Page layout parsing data

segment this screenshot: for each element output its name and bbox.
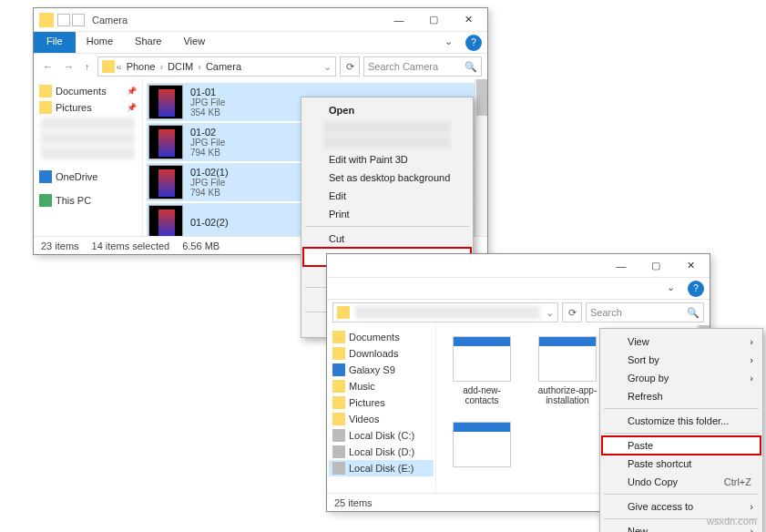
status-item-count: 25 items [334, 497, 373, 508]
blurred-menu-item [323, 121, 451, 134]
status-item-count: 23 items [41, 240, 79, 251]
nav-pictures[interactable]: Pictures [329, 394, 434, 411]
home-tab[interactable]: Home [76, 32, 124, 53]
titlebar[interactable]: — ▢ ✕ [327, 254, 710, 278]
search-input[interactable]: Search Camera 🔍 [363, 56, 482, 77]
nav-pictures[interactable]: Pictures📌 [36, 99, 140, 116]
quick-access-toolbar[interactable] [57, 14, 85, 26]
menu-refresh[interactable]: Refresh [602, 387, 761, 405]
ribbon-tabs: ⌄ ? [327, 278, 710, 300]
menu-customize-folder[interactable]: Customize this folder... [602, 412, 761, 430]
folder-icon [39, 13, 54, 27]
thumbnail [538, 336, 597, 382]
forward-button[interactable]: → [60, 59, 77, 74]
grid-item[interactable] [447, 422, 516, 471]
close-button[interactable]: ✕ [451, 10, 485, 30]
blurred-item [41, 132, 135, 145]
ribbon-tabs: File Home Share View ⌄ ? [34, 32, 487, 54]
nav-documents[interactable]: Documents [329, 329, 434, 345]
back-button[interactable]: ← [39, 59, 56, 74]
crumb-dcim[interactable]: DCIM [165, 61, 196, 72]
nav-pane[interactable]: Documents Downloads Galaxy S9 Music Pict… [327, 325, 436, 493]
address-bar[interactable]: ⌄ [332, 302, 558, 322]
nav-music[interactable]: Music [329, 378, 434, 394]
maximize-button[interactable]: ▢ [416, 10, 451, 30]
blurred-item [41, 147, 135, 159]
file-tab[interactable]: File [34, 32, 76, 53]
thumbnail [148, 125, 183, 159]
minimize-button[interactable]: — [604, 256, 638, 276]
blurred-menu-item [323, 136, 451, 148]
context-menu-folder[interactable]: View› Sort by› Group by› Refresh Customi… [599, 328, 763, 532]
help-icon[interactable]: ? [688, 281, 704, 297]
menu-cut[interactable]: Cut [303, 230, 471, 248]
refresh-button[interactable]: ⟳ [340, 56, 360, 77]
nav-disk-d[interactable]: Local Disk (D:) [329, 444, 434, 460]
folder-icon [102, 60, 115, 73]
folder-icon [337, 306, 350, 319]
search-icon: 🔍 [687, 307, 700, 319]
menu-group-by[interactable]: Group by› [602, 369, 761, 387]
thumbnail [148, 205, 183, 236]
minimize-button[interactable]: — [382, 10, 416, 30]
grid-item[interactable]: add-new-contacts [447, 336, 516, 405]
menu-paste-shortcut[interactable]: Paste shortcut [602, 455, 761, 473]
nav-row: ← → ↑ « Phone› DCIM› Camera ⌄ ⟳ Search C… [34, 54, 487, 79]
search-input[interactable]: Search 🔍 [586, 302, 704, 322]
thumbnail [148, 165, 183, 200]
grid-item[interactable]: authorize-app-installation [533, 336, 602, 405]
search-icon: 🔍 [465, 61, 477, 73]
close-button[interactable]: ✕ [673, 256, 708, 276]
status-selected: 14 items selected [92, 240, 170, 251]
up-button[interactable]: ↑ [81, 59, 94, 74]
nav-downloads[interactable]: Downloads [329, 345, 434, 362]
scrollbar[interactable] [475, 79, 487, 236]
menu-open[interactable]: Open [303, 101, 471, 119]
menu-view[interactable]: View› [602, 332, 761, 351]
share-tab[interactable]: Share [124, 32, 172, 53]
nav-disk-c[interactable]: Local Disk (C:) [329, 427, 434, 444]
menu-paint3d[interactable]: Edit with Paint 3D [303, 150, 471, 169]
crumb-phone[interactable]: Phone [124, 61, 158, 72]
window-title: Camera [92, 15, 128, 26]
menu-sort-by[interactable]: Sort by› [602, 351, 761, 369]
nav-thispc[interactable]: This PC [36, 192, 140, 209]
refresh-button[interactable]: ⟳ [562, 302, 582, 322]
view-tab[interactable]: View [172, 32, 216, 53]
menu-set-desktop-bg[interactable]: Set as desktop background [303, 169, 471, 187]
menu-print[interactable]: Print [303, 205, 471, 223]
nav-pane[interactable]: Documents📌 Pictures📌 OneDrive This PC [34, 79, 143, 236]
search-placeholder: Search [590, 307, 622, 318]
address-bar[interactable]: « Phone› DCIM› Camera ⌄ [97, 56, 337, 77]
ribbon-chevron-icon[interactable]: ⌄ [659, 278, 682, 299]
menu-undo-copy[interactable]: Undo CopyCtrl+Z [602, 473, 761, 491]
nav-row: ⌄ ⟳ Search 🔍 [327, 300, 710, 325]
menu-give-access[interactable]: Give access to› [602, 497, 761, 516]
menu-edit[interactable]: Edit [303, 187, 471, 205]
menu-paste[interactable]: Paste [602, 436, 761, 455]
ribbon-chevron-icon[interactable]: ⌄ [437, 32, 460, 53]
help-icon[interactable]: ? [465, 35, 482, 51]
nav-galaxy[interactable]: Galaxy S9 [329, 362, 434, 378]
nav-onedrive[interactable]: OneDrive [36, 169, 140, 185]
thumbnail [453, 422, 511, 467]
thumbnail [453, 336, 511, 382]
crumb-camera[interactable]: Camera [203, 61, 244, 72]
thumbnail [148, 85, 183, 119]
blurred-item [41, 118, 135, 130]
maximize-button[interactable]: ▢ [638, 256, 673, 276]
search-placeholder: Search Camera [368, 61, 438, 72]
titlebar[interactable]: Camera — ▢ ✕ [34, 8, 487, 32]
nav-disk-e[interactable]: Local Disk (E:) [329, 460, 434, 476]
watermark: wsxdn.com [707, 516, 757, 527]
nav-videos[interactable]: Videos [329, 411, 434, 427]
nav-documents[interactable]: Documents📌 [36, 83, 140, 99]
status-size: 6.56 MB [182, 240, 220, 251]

* HOW TO COMPLETE THIS TASK *
Return all lines above that mention the word "close".

* WRITTEN SOLUTION *
close-button[interactable]: ✕ [451, 10, 485, 30]
close-button[interactable]: ✕ [673, 256, 708, 276]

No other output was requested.